| Page-level text extractions |
────────────────

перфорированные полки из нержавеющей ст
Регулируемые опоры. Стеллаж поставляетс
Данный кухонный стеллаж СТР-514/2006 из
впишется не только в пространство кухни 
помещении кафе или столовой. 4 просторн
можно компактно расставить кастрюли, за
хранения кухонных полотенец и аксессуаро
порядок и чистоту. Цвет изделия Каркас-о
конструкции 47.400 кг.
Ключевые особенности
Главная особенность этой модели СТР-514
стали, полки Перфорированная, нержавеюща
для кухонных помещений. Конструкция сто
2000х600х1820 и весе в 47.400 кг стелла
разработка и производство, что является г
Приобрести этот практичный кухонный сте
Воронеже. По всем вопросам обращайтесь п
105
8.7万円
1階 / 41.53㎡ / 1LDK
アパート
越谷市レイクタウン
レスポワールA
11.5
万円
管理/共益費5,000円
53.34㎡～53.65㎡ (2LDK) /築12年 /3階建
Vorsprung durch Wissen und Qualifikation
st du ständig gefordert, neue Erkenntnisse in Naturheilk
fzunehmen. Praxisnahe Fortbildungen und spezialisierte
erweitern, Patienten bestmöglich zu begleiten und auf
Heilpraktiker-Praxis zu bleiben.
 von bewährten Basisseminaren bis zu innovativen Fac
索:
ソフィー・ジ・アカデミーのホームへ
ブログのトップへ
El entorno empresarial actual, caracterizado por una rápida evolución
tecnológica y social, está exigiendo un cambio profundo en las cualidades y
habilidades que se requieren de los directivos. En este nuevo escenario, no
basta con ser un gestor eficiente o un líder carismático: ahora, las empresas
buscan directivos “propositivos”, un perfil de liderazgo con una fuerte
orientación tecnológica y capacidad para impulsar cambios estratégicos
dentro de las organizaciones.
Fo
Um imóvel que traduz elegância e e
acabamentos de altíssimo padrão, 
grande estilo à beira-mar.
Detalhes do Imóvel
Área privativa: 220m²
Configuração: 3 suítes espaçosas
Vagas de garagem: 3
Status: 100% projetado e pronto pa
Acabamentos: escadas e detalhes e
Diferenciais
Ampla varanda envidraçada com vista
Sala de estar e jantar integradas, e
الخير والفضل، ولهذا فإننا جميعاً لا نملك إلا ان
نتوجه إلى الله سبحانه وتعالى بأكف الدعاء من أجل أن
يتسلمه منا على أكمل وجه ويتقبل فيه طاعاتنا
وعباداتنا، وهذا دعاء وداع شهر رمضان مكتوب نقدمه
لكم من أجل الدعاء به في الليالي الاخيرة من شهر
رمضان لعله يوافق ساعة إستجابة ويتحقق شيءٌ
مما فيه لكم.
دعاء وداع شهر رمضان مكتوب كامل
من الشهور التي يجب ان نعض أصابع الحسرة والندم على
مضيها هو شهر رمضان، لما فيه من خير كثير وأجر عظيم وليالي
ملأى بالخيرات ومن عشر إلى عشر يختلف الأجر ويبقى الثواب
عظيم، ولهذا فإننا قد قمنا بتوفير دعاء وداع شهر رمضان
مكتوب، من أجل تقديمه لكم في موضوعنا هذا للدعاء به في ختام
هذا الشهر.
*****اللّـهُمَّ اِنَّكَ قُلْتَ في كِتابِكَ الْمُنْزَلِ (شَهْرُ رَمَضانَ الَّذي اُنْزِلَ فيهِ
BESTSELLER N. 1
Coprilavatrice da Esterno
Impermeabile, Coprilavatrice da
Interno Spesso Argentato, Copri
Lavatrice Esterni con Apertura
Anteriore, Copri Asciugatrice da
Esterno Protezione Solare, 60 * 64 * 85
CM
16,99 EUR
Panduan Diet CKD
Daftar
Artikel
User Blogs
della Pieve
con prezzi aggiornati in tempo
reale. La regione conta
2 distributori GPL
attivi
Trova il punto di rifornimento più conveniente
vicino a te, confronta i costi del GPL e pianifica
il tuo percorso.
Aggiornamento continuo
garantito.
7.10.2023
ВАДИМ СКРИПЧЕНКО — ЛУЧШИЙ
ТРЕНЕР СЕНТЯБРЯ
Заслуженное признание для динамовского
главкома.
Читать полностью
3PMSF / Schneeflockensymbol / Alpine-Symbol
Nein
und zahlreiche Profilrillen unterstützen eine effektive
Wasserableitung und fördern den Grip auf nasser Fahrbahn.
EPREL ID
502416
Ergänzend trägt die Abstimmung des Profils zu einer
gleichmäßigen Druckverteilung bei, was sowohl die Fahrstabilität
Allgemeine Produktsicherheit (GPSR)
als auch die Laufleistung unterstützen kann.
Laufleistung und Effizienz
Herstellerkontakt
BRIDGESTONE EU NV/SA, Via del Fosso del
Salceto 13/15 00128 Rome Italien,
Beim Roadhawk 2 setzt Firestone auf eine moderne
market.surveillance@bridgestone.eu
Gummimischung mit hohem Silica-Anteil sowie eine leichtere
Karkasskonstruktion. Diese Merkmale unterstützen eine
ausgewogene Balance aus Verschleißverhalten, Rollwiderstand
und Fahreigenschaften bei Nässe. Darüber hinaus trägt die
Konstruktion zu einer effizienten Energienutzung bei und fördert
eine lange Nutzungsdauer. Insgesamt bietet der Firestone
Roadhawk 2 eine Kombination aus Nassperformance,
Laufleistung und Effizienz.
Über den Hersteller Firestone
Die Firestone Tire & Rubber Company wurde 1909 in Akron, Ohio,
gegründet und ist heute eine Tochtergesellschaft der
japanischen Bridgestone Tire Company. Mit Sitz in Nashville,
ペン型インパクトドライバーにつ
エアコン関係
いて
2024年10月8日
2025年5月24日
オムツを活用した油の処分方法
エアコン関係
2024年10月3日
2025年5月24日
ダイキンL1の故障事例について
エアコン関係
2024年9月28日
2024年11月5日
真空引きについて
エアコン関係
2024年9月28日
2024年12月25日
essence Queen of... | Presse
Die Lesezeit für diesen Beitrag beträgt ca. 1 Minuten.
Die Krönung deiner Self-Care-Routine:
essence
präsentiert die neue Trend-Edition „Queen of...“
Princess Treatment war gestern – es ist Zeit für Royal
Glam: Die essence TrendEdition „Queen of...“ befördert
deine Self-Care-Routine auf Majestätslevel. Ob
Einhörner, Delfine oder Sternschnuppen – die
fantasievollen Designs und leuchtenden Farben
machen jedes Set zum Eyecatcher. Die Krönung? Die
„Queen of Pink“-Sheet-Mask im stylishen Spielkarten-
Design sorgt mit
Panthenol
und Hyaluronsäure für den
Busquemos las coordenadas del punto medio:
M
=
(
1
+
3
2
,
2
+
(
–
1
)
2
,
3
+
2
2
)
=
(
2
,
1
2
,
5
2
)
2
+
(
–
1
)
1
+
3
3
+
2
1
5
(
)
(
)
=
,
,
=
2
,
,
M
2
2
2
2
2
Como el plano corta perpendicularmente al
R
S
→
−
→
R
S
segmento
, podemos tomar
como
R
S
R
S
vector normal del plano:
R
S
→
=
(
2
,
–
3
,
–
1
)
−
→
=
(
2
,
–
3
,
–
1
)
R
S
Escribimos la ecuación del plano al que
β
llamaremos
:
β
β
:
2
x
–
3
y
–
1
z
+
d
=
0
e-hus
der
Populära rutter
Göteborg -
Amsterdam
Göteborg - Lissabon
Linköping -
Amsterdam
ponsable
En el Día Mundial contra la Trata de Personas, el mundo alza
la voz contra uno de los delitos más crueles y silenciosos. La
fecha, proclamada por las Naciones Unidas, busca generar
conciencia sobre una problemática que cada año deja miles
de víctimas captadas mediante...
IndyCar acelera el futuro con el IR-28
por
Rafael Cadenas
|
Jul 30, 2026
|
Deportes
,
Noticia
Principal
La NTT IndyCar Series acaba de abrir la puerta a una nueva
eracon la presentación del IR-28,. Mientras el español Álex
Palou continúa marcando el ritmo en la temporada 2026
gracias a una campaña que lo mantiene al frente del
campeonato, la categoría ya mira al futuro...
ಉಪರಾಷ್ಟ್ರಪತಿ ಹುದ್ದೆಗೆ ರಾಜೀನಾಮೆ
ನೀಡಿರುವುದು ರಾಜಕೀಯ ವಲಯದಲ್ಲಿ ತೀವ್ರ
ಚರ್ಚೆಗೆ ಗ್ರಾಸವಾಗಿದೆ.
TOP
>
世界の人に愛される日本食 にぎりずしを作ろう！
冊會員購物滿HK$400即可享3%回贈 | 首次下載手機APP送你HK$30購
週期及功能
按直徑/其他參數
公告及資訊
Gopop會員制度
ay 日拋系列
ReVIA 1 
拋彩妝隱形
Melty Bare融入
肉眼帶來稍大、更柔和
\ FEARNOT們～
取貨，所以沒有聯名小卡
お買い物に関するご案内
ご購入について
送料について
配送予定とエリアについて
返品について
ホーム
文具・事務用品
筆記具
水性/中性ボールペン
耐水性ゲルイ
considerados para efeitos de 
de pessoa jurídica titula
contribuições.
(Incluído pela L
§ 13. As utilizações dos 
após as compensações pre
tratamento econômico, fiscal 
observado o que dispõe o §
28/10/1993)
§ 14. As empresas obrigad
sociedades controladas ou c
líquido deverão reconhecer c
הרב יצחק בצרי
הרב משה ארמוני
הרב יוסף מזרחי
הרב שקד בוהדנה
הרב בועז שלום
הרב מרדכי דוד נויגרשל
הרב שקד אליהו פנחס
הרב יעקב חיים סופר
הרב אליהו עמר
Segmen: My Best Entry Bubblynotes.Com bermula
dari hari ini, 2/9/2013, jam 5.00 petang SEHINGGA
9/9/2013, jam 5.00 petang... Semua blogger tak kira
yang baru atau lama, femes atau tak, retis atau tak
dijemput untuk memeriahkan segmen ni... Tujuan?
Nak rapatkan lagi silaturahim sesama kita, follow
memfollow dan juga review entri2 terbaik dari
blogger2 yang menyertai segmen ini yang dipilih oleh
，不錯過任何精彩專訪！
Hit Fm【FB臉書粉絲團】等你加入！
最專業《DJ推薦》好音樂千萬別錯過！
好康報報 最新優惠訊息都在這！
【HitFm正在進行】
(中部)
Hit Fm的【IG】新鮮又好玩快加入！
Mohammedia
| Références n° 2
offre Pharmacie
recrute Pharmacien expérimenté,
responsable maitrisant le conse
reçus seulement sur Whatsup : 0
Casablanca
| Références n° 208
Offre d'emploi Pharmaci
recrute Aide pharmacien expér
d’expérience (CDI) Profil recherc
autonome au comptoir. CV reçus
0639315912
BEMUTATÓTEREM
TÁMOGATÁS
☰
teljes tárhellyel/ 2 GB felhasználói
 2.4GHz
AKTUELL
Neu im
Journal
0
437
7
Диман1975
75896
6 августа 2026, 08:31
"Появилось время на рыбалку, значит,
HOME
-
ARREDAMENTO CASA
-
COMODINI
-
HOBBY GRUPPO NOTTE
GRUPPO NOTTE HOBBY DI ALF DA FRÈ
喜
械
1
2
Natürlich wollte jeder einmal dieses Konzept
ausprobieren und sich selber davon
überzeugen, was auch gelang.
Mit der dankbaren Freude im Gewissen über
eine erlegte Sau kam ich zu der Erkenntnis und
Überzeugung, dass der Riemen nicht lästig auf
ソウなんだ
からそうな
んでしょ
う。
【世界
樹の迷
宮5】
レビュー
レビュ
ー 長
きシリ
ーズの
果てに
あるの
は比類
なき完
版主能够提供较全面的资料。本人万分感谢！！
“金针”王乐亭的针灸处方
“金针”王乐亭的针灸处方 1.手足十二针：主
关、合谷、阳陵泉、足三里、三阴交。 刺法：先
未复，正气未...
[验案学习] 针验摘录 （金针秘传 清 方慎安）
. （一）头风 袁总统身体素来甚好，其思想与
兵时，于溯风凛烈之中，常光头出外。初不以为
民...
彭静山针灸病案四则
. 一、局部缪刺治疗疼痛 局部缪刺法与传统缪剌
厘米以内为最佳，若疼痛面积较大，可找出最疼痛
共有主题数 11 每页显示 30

────────────────

| ASSIGNED TASK |
The answer must be the line containing "eine erlegte Sau" and every line after it through the end of the records, repeated exactly.

| RESULT BELOW |
eine erlegte Sau kam ich zu der Erkenntnis und
Überzeugung, dass der Riemen nicht lästig auf
ソウなんだ
からそうな
んでしょ
う。
【世界
樹の迷
宮5】
レビュー
レビュ
ー 長
きシリ
ーズの
果てに
あるの
は比類
なき完
版主能够提供较全面的资料。本人万分感谢！！
“金针”王乐亭的针灸处方
“金针”王乐亭的针灸处方 1.手足十二针：主
关、合谷、阳陵泉、足三里、三阴交。 刺法：先
未复，正气未...
[验案学习] 针验摘录 （金针秘传 清 方慎安）
. （一）头风 袁总统身体素来甚好，其思想与
兵时，于溯风凛烈之中，常光头出外。初不以为
民...
彭静山针灸病案四则
. 一、局部缪刺治疗疼痛 局部缪刺法与传统缪剌
厘米以内为最佳，若疼痛面积较大，可找出最疼痛
共有主题数 11 每页显示 30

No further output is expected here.